Assigned task - What is needed is an exact copy of the entries, with the pictures excluded.

Records provided -
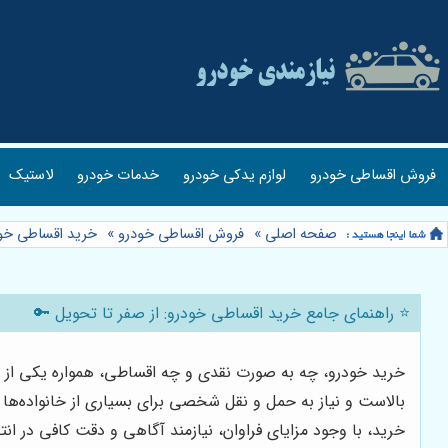
فروش اقساطی خودرو
لوازم یدکی خودرو
خدمات خودرو
لاستیک
صفحه اصلی
»
فروش اقساطی خودرو
»
خرید اقساطی خو
⭐️ راهنمای جامع خرید اقساطی خودرو: از صفر تا تحویل 🔑
خرید خودرو، چه به صورت نقدی و چه اقساطی، همواره یکی از 
بالاست و نیاز به حمل و نقل شخصی برای بسیاری از خانواده‌ه
خرید، با وجود مزایای فراوان، نیازمند آگاهی و دقت کافی در ا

Written answer -
فروش اقساطی خودرو
لوازم یدکی خودرو
خدمات خودرو
لاستیک
صفحه اصلی
»
فروش اقساطی خودرو
»
خرید اقساطی خو
⭐️ راهنمای جامع خرید اقساطی خودرو: از صفر تا تحویل 🔑
خرید خودرو، چه به صورت نقدی و چه اقساطی، همواره یکی از 
بالاست و نیاز به حمل و نقل شخصی برای بسیاری از خانواده‌ه
خرید، با وجود مزایای فراوان، نیازمند آگاهی و دقت کافی در ا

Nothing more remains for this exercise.